[Opening Provided information section]

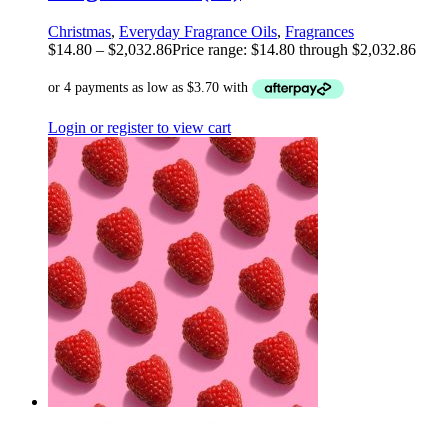
Christmas
,
Everyday Fragrance Oils
,
Fragrances
$
14.80
–
$
2,032.86
Price range: $14.80 through $2,032.86
Login or register to view cart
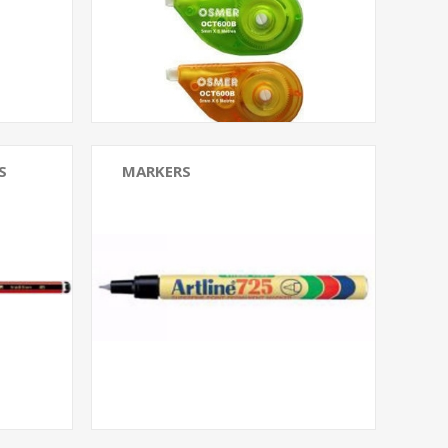
S
MARKERS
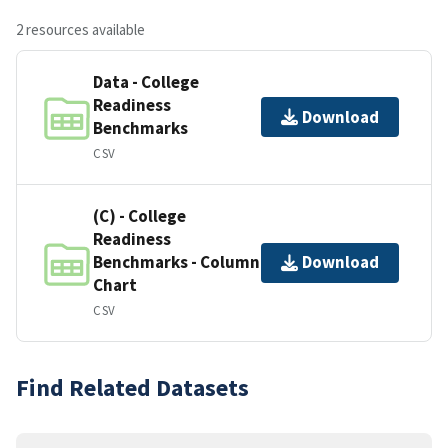
2 resources available
Data - College
Readiness
Download
Benchmarks
CSV
(C) - College
Readiness
Benchmarks - Column
Download
Chart
CSV
Find Related Datasets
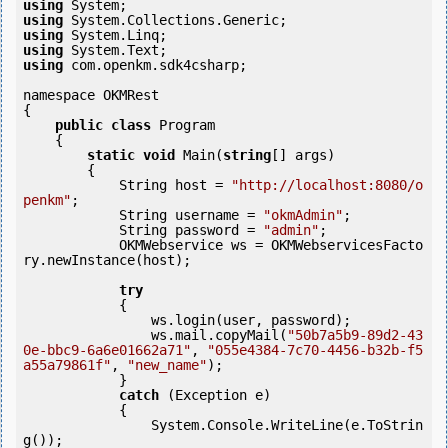
using
using
using
using
using
 com.openkm.sdk4csharp;

namespace OKMRest

{

public
class
 Program

    {

static
void
 Main(
string
[] args)

        {

            String host = 
"http://localhost:8080/o
penkm"
;

            String username = 
"okmAdmin"
;

            String password = 
"admin"
;

            OKMWebservice ws = OKMWebservicesFacto
ry.newInstance(host); 

try
            {

                ws.login(user, password);

                ws.mail.copyMail(
"50b7a5b9-89d2-43
0e-bbc9-6a6e01662a71"
, 
"055e4384-7c70-4456-b32b-f5
a55a79861f"
, 
"new_name"
);

            } 

catch
 (Exception e)

            {

                System.Console.WriteLine(e.ToStrin
g());
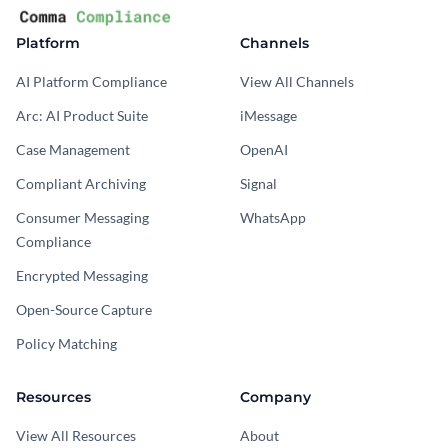
Platform
Channels
AI Platform Compliance
View All Channels
Arc: AI Product Suite
iMessage
Case Management
OpenAI
Compliant Archiving
Signal
Consumer Messaging
WhatsApp
Compliance
Encrypted Messaging
Open-Source Capture
Policy Matching
Resources
Company
View All Resources
About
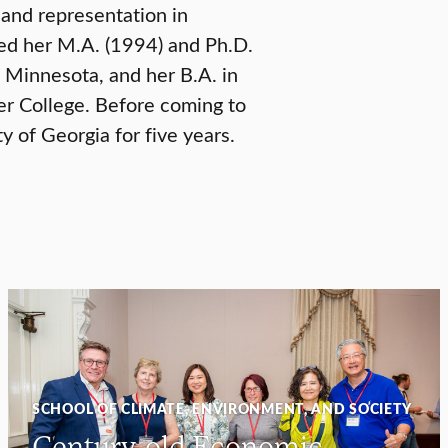
and representation in
ved her M.A. (1994) and Ph.D.
 Minnesota, and her B.A. in
er College. Before coming to
ty of Georgia for five years.
SCHOOL OF CLIMATE, ENVIRONMENT, AND SOCIETY
Century-old Economic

[Closing Provided information section]

**How to complete this task**
All lines from the listing above that include "password" should be shown.

**Finished task**
            String password = 
                ws.login(user, password);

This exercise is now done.